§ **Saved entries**
# # #
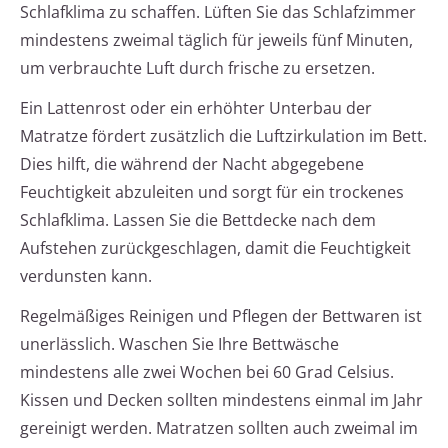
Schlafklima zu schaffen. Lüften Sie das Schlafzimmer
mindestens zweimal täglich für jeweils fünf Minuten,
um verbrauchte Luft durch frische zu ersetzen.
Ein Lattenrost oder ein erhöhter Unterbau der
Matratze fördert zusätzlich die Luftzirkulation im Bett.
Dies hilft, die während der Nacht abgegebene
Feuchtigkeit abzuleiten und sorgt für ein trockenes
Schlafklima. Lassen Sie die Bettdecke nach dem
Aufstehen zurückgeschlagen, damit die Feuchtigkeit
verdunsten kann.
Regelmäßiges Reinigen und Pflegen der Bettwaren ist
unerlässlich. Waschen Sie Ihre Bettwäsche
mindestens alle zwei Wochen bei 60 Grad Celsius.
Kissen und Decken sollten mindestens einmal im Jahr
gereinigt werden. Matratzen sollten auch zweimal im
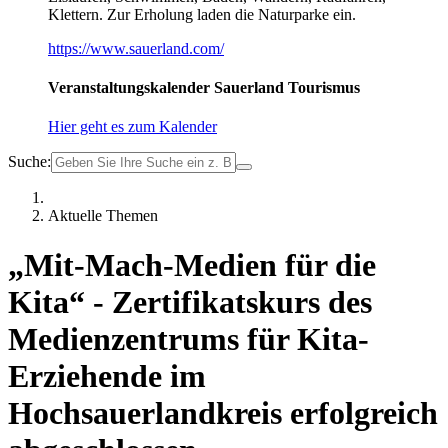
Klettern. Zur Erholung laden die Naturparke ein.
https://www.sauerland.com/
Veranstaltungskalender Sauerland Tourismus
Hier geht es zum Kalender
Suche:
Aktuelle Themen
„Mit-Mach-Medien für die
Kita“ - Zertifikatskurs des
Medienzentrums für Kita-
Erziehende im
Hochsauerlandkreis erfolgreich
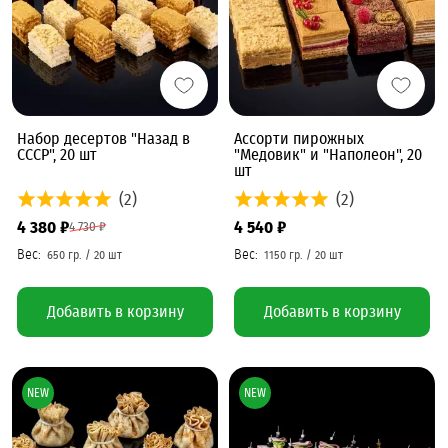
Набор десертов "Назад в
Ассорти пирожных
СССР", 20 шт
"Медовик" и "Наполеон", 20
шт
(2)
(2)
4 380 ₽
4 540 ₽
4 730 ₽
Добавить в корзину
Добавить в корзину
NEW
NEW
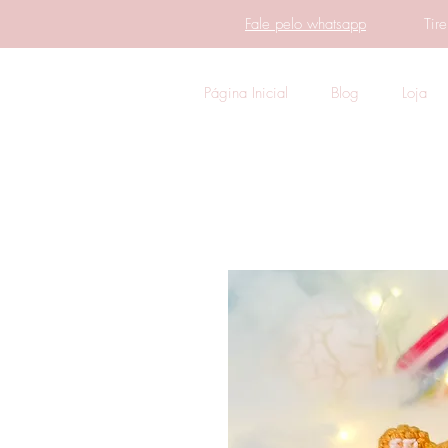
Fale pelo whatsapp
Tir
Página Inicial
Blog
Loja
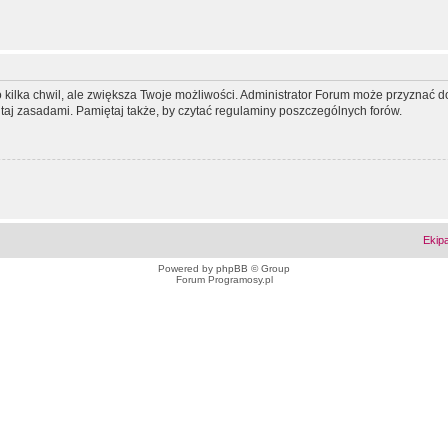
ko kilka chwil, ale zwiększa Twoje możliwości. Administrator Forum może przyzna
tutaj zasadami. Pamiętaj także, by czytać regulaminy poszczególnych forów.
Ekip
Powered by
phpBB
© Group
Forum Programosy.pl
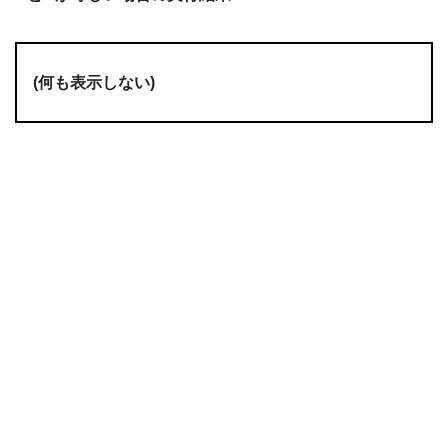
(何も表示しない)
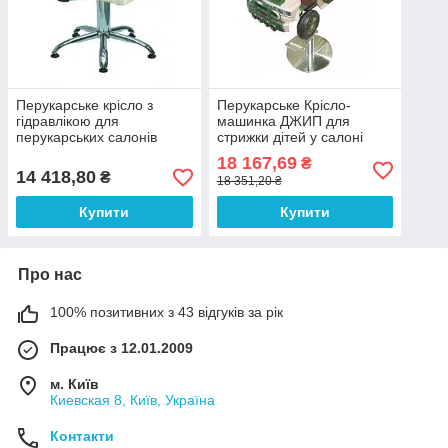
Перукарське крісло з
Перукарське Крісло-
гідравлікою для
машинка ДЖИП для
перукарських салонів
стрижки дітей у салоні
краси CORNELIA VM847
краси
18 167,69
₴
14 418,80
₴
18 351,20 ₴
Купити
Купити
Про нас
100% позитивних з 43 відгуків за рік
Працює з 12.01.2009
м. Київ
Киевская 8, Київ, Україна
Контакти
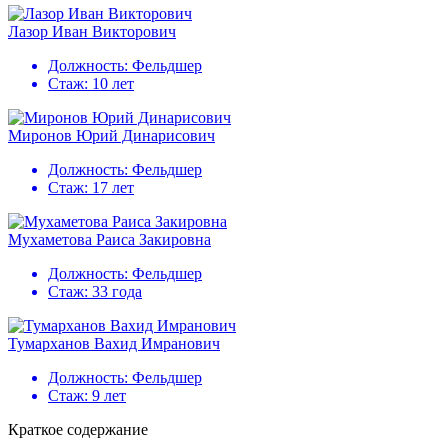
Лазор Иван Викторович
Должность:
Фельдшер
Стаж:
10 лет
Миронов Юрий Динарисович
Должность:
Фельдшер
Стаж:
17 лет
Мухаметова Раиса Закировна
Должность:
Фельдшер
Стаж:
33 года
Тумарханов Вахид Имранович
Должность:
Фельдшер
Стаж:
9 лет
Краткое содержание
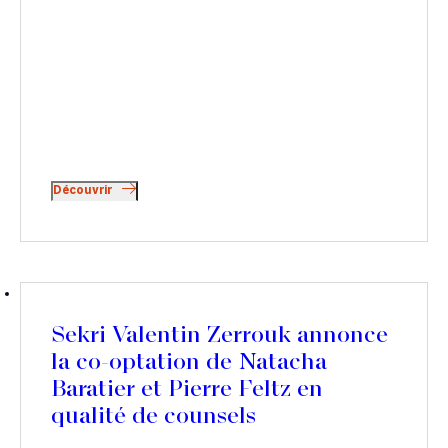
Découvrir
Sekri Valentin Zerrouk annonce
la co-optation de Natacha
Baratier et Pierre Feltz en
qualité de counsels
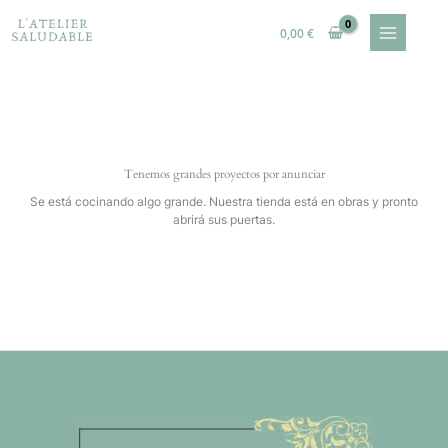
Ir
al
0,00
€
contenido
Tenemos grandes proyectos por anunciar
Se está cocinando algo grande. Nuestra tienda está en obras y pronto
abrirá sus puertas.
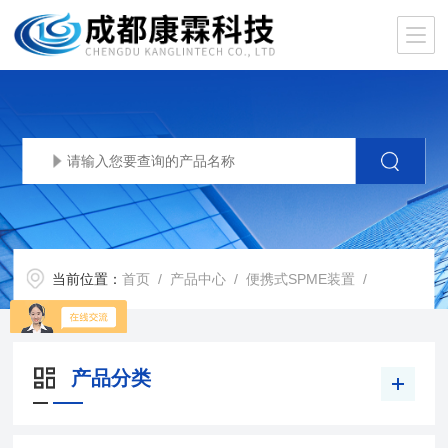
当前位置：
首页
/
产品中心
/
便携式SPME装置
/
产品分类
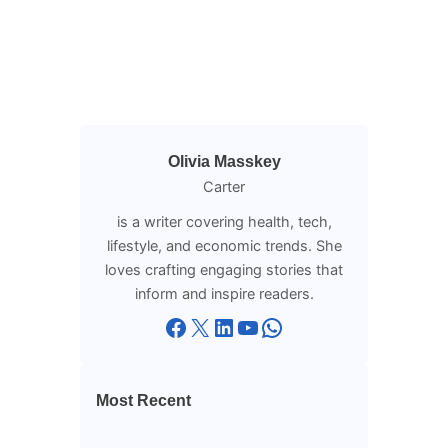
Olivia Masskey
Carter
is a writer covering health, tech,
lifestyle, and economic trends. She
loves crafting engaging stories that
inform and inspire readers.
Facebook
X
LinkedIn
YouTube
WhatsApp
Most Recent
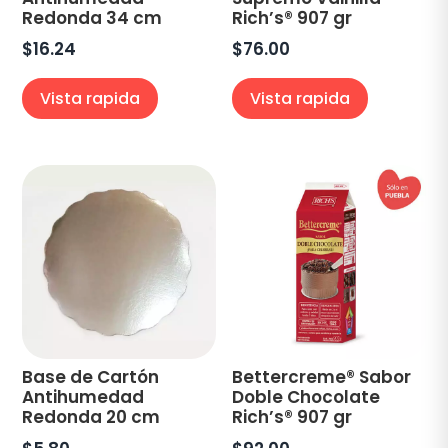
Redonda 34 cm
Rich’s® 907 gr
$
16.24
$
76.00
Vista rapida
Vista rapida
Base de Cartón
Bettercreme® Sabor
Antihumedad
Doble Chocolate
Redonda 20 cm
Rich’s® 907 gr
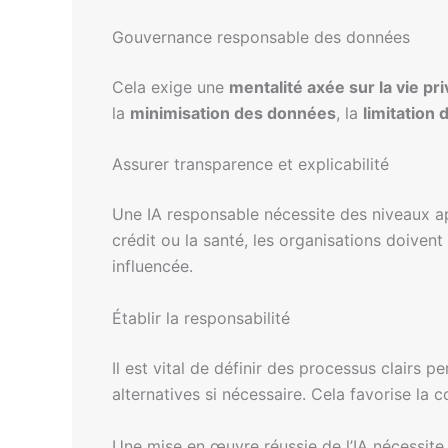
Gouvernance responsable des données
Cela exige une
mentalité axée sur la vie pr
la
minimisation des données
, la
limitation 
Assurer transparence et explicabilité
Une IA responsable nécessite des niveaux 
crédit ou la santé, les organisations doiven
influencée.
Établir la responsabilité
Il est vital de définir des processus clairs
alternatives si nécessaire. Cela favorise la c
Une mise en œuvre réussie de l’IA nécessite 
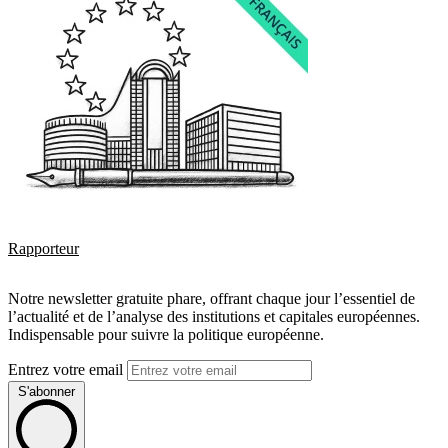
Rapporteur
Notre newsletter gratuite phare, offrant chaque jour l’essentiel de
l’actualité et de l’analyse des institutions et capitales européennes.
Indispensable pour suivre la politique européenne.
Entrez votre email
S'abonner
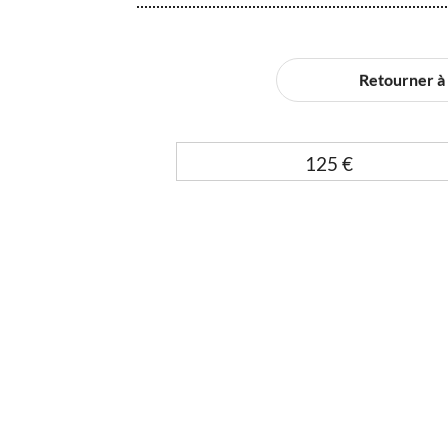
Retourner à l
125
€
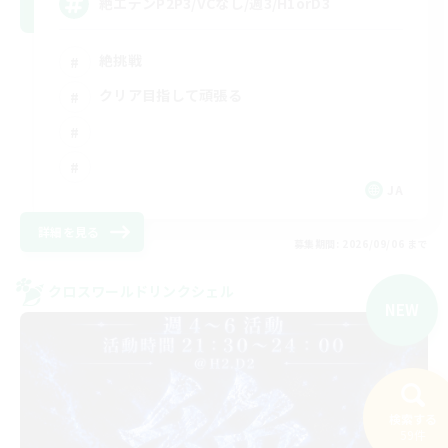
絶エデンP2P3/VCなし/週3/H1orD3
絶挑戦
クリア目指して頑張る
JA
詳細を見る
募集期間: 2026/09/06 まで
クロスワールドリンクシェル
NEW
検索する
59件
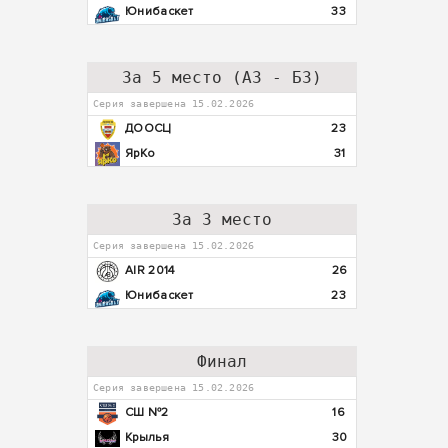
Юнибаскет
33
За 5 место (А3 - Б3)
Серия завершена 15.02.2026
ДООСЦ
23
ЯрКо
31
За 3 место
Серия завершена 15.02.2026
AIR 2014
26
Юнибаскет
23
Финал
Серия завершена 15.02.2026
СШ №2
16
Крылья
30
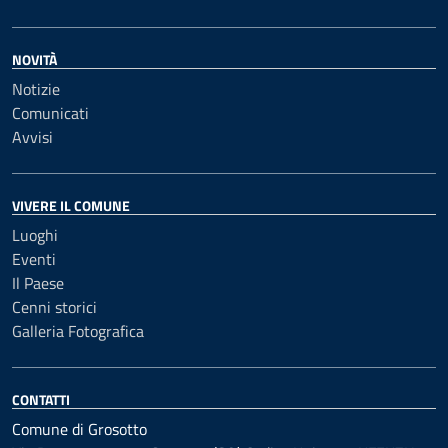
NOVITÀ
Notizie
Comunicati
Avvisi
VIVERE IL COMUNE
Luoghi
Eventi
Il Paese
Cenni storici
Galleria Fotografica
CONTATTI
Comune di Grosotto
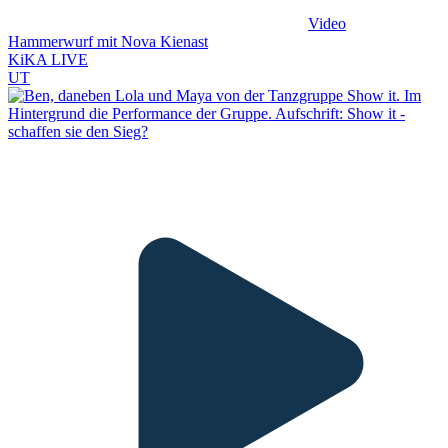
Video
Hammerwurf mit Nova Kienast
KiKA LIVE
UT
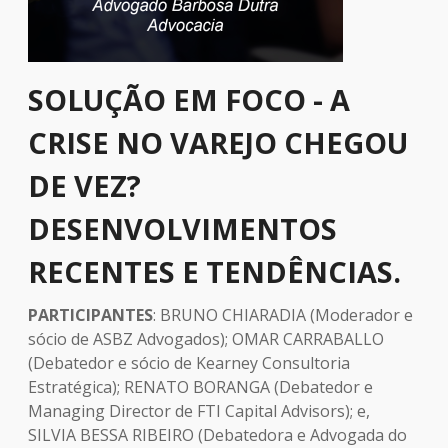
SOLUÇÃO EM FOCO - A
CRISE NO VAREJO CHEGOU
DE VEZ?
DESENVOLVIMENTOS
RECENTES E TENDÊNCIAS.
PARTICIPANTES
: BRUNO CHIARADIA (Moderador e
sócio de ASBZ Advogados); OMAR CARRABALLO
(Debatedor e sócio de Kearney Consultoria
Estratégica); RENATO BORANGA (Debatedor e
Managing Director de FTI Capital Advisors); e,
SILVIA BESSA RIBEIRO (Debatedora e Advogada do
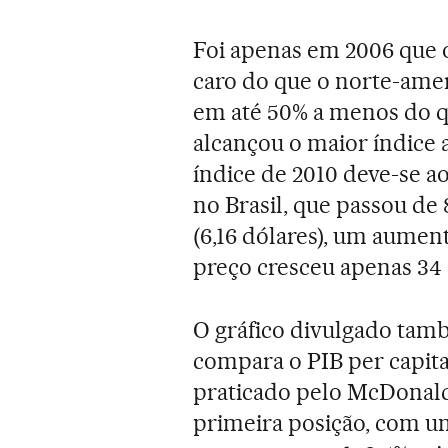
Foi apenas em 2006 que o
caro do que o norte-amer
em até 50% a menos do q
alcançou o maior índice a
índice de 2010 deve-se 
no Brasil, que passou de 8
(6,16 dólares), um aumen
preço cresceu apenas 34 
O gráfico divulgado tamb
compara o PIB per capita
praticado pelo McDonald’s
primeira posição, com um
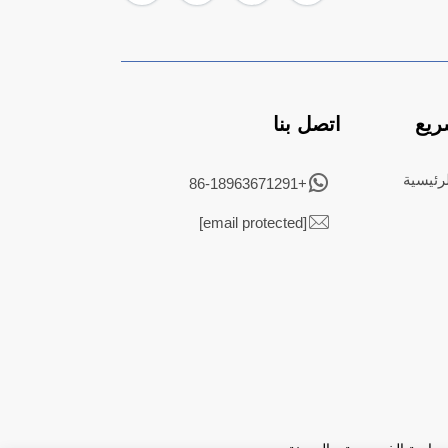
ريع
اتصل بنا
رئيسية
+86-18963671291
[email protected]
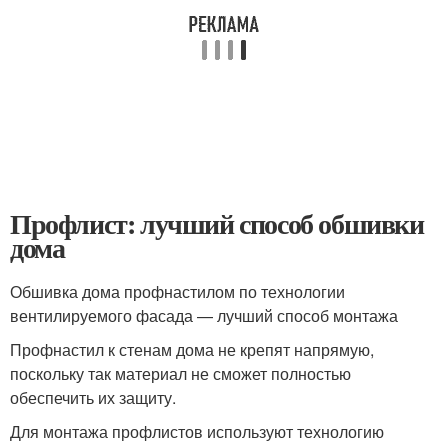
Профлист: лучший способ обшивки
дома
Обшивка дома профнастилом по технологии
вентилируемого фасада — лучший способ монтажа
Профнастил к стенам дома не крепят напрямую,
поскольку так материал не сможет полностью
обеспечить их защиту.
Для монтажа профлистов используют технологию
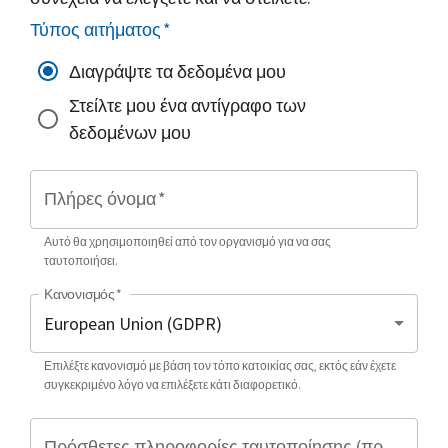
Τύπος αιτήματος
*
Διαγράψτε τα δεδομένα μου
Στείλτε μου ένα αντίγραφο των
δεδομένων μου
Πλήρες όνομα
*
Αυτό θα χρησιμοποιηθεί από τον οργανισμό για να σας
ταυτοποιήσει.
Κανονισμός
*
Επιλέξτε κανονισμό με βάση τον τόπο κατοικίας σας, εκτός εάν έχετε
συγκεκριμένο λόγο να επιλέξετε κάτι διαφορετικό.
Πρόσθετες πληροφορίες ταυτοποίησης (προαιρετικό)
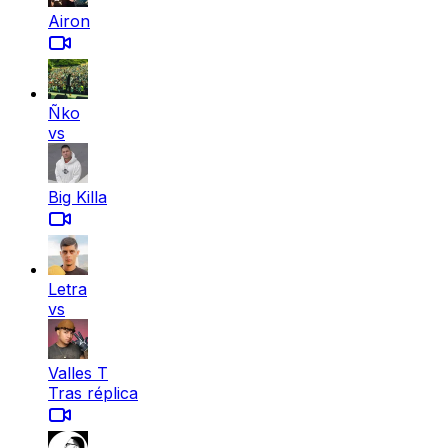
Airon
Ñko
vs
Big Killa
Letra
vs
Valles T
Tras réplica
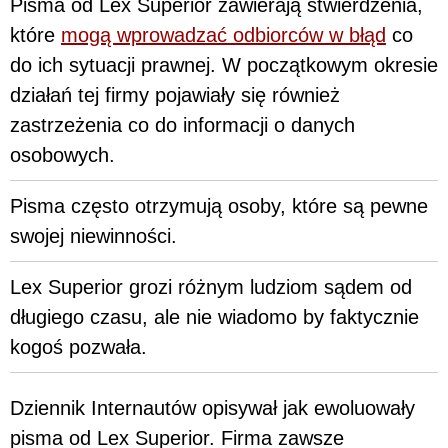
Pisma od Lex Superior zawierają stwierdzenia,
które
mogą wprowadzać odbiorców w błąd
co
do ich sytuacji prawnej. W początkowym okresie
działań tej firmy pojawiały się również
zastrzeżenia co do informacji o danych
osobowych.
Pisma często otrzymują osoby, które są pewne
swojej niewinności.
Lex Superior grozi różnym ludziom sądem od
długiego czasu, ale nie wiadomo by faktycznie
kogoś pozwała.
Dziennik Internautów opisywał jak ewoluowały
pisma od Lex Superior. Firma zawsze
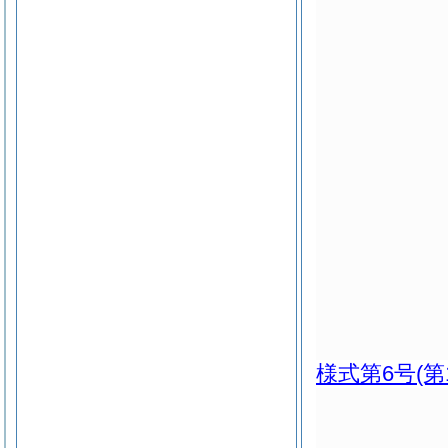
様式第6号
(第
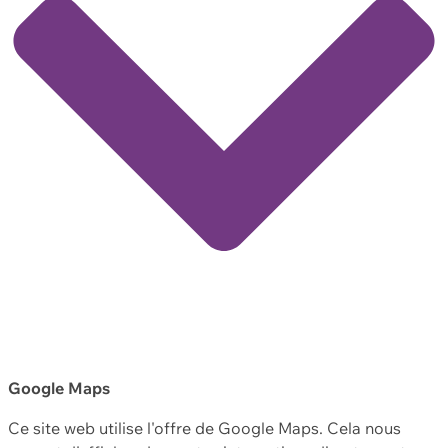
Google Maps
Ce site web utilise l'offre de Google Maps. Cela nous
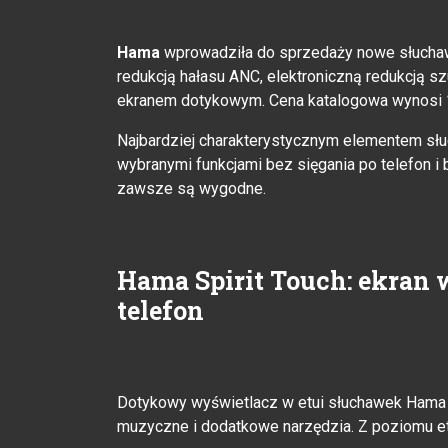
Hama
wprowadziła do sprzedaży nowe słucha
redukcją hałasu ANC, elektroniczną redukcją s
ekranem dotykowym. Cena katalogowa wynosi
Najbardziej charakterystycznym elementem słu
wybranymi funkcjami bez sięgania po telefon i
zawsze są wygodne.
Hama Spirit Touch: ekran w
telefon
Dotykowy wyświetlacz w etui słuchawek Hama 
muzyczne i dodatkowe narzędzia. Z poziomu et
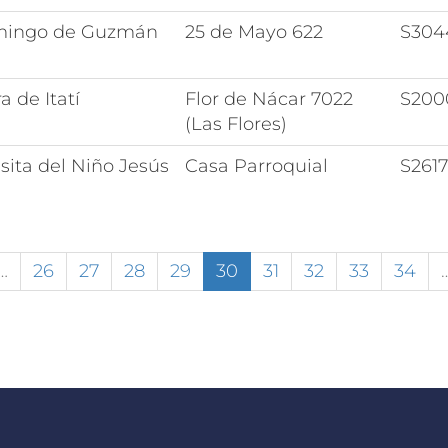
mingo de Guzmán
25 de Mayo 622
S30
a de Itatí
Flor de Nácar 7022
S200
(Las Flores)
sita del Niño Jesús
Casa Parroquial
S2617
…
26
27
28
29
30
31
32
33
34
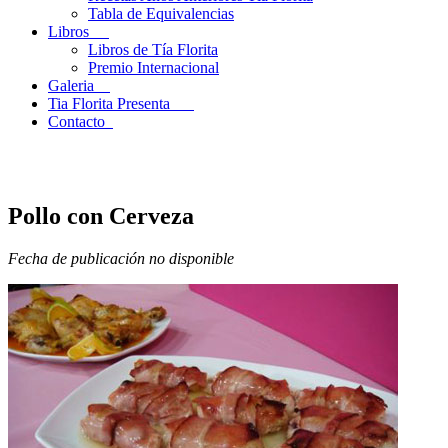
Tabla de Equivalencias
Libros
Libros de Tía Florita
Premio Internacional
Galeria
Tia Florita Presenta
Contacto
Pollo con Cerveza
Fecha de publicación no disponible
# # #
In the lines above, find the word "Kita" and copy each line that contains it.

§ **Result**
Kita“ - Zertifikatskurs des
Medienzentrums für Kita-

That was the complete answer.